È utile citare il giudizio dello storico cileno Javier Larraín: “Lo svuotamento politico e ideologico, più l’irrefrenabile scontro di vanità e il divisionismo che si è approfondito nell’ultimo decennio, ci hanno portato fin qui: a una sconfitta che conferma il rifiuto della stragrande maggioranza della popolazione nei confronti del ‘processo di cambiamento’ e la totale assenza di un’alternativa a sinistra. Il futuro della Bolivia non sembra essere affatto promettente a breve termine, anche se c’è chi balla e si ubriaca per alcuni voti nulli qui e altri voti bianchi là. La Storia non li assolverà!”.
Rodrigo Paz è il figlio di Jaime Paz Zamora, ex presidente, che fu uno dei cofondatori del Movimento di sinistra rivoluzionaria (Mir) e che, durante la dittatura di Hugo Banzer, dovette andare in esilio con la famiglia.
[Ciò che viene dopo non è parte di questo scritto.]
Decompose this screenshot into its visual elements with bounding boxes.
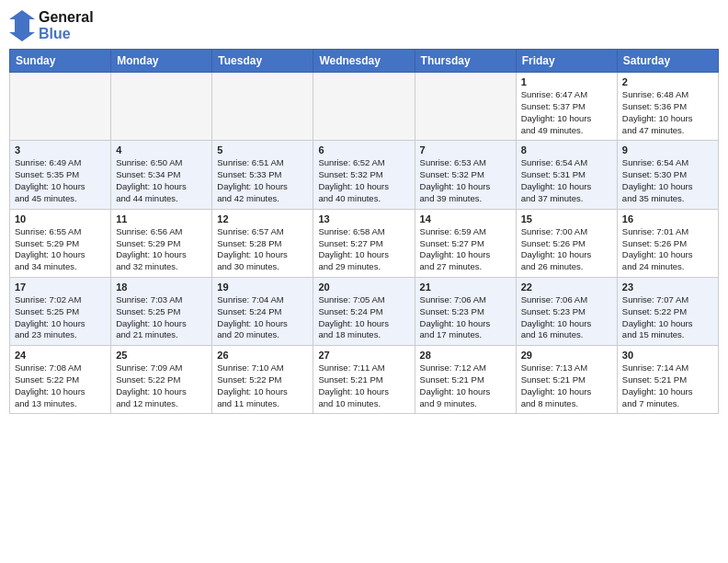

Rodrigo è stato deputato, consigliere, sindaco della città di Tarija e, negli ultimi cinque anni, senatore per l’alleanza Comunità cittadina dell’ex presidente centrista Carlos Mesa. Esprime rinnovamento di leadership e distanza dalla politica tradizionale, soprattutto per il fatto che questa è stata la sua prima candidatura presidenziale, mentre gli altri candidati di destra, sempre perdenti, si sono presentati più volte. Il suo candidato vice, Edman Lara, è un outsider di trentasette anni, ex capitano della polizia perseguito per aver denunciato la corruzione degli alti comandanti; al primo turno, parte del voto popolare che ha abbandonato il Mas è andata su di lui, grazie appunto all’impostazione populista antisistema. Paz e Lara incarnano la volontà di cambiamento e la lotta alla corruzione, distanziandosi dal vecchio Mas e contemporaneamente dalla vecchia destra. Sono lontani sia dallo statalismo del ventennio “masista”, che ha portato corruzione e ultimamente fallimento economico, sia dal neoliberismo del secolo scorso, cui invece vorrebbe far ritorno senza indugio “Tuto” Quiroga. Hanno registrato il loro maggiore consenso nelle regioni rurali impoverite e nei quartieri poveri delle città, aree che sono state spesso bastioni della sinistra. La gente spera che i due possano porre fine all’eredità di penuria e inflazione alle stelle lasciata dal Mas, ma senza tagliare i programmi sociali. Entrambi hanno respinto l’idea di un programma del Fondo monetario internazionale per sostenere l’economia in crisi – qualcosa che Quiroga invece sostiene –, mentre hanno espresso un approccio più cauto del loro avversario riguardo all’apertura della produzione di litio agli investitori stranieri. Se si deve dare credito ai sondaggi, che però al primo turno hanno ampiamente dimostrato di essere inaffidabili, a pochi giorni dal ballottaggio, sarebbe Quiroga il nuovo presidente boliviano.